**Activity**.
Answer with a bare number: the count of lines in the records below that have the word "TECHNIQUE".

**Data under study**.
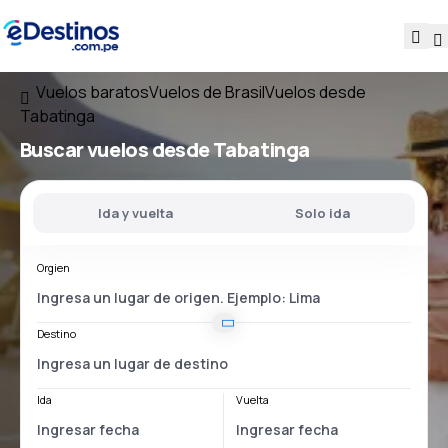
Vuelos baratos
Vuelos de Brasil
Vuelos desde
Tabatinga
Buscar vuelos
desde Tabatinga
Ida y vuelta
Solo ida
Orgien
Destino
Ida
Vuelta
--
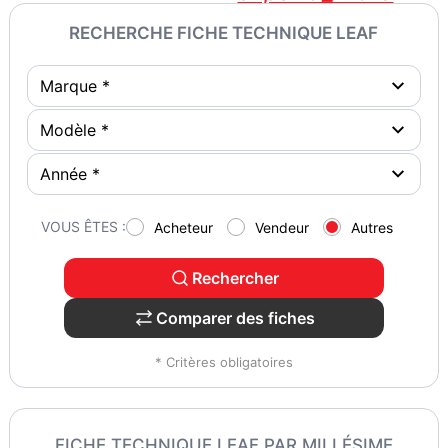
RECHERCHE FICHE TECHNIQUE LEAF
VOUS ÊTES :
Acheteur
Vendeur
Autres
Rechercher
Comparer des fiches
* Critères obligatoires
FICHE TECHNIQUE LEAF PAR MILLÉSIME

**Result of this exercise**.
2